Quand la commémoration entre en piste : la neutralité olympique à l’épreuve par Carine Duteil et Arnaud Richard
Le skeletoneur ukrainien Vladyslav Heraskevych a été disqualifié pour avoir refusé de retirer son « helmet of remembrance » lors des Jeux de Milan-Cortina 2026.
Le CIO a considéré ce casque comme une violation de la règle 50, qui interdit toute démonstration politique sur l’aire de compétition.
Cette affaire interroge la définition et les limites de la neutralité revendiquée par les institutions sportives internationales pour Carine Duteil et Arnaud Richard
Une règle qui limite l’expression sur l’aire de compétition
Le CIO a jugé que le casque rendant hommage à des sportifs ukrainiens morts constituait une violation de la règle 50 de la Charte olympique.

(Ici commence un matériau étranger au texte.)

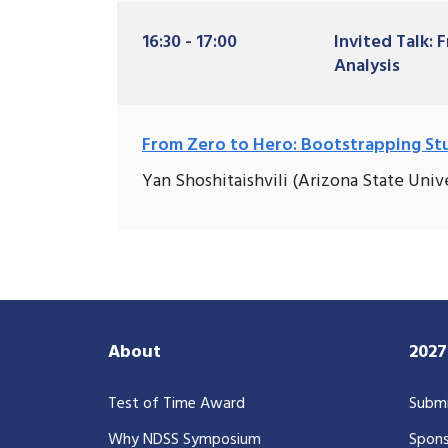
16:30 - 17:00
Invited Talk:
Analysis
From Zero to Hero: Bootstrapping Stu
Yan Shoshitaishvili (Arizona State Unive
About
202
Test of Time Award
Submi
Why NDSS Symposium
Spons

Malgré une proposition de compromis, l’athlète a refusé et a été retiré de la liste de départ, décision confirmée par le Tribunal arbitral du sport. Le CAS a rappelé que la liberté d’expression reste limitée sur l’aire de compétition, même si d’autres espaces permettent l’expression personnelle des sportifs.
Une neutralité fondée sur la gestion de la visibilité et des lieux
La règle 50 repose désormais sur une distinction entre l’aire de compétition et les espaces périphériques, où certaines expressions sont tolérées. Cette neutralité vise à préserver la cohérence symbolique des Jeux et à éviter la multiplication de messages politiques pendant les épreuves. Pour Carine Duteil Maître de Conférences en linguistique et sciences de l’information & de la communication, Université de Limoges et Arnaud Richard Professeur des universités en sciences du langage, Université de Toulon, l’affaire Heraskevych met en lumière les tensions entre cette logique de neutralité et la visibilité de situations liées à des conflits ou à des expériences vécues par les athlètes.